▶ Exercise prompt
For the data below, give again exactly the lines from the one containing "introspettiva. È stato" through the one containing "Se sei un musicista", both ends included, and no others.

▶ Raw data
--- START ---

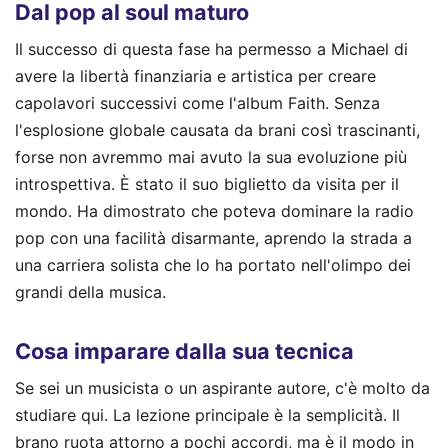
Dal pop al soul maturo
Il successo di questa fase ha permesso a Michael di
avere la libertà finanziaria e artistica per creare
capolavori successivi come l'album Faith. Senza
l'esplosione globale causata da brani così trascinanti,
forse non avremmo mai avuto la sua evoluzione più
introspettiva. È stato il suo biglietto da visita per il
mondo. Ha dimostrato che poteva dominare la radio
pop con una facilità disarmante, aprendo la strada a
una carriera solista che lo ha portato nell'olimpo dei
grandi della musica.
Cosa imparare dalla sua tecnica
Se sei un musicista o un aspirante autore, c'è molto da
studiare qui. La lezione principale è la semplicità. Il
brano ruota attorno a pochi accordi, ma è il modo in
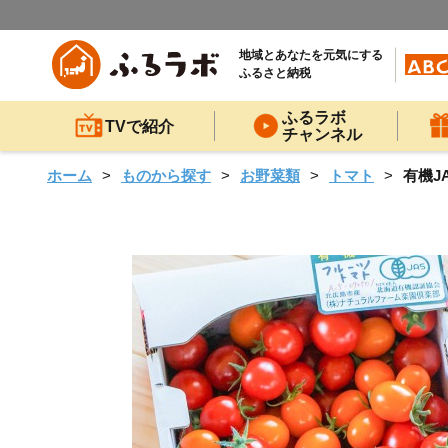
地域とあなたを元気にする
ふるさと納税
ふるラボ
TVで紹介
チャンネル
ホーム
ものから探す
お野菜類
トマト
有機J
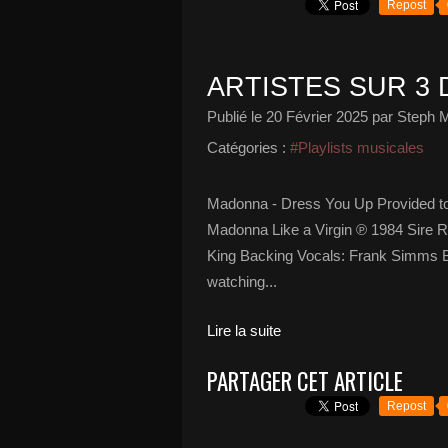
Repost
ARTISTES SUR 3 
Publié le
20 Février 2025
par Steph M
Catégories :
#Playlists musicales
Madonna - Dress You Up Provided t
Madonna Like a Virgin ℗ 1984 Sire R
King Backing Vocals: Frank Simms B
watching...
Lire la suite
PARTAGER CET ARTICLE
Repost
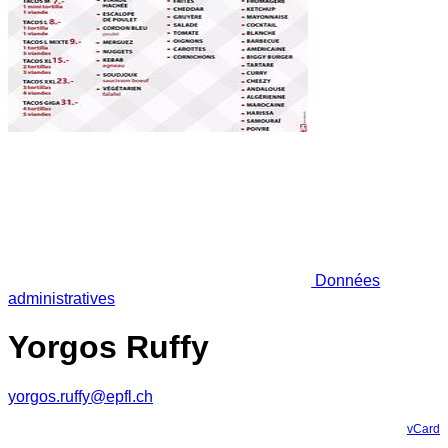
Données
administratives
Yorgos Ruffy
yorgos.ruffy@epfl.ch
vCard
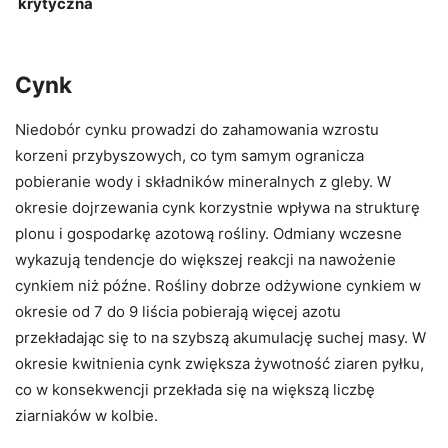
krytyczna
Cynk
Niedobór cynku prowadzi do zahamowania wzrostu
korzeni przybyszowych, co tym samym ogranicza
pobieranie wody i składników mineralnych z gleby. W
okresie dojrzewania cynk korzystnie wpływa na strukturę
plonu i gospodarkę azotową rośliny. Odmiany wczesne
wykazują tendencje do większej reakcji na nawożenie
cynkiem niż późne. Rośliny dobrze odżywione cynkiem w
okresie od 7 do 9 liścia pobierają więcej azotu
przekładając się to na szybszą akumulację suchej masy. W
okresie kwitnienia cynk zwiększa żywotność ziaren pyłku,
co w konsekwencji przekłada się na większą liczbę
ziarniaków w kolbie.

--- END ---
--- START ---

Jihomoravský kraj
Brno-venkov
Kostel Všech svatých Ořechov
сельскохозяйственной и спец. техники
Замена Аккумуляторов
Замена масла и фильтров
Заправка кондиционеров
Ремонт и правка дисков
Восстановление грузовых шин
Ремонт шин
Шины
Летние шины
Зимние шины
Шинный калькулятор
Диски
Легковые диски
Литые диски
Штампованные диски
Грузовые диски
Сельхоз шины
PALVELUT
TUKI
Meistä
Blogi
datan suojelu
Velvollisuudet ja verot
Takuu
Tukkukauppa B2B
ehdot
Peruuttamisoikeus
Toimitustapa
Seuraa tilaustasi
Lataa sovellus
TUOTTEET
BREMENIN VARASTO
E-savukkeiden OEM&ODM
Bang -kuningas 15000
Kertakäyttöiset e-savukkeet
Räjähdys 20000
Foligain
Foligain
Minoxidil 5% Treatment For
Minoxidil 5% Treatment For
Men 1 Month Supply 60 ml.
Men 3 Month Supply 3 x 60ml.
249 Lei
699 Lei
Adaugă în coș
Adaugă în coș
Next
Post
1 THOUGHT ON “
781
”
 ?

--- END ---
--- START ---

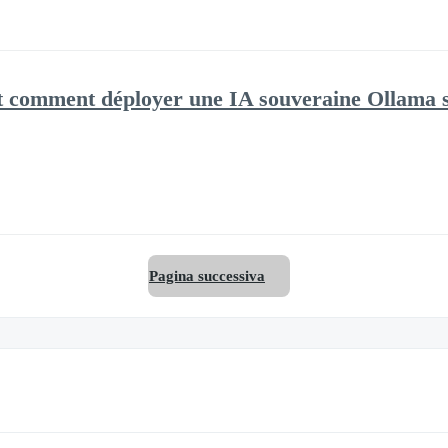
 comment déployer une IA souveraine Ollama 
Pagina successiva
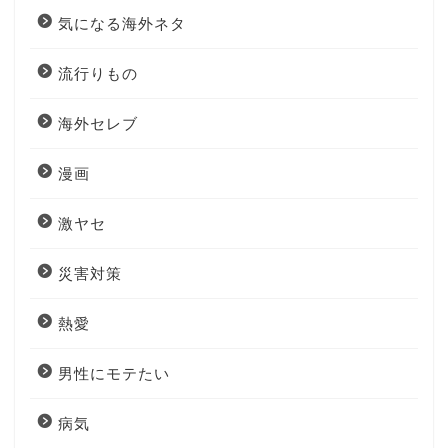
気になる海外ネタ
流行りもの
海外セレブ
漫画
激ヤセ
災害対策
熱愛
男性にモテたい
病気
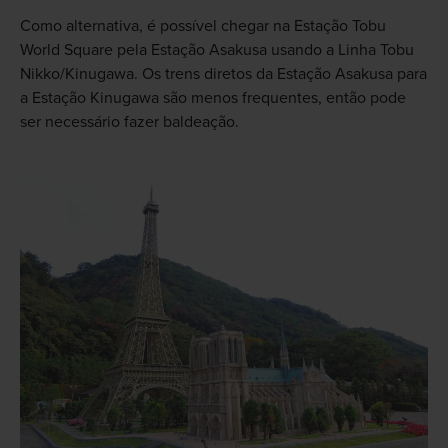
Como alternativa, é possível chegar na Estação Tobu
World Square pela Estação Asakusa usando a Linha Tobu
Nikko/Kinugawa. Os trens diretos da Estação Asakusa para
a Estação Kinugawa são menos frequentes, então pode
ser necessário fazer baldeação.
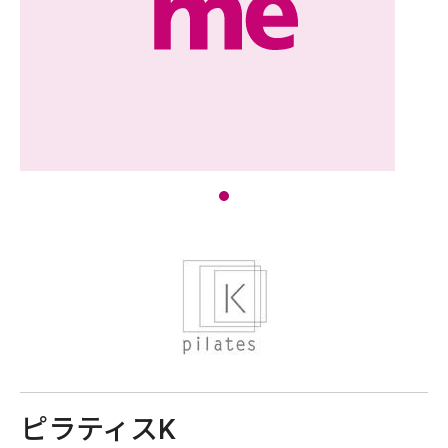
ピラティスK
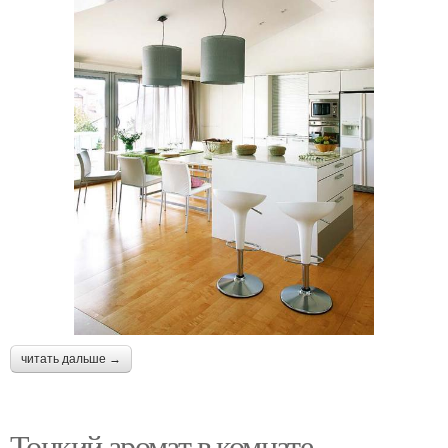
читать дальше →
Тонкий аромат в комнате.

--- END ---

▶ Answer to the exercise
introspettiva. È stato il suo biglietto da visita per il
mondo. Ha dimostrato che poteva dominare la radio
pop con una facilità disarmante, aprendo la strada a
una carriera solista che lo ha portato nell'olimpo dei
grandi della musica.
Cosa imparare dalla sua tecnica
Se sei un musicista o un aspirante autore, c'è molto da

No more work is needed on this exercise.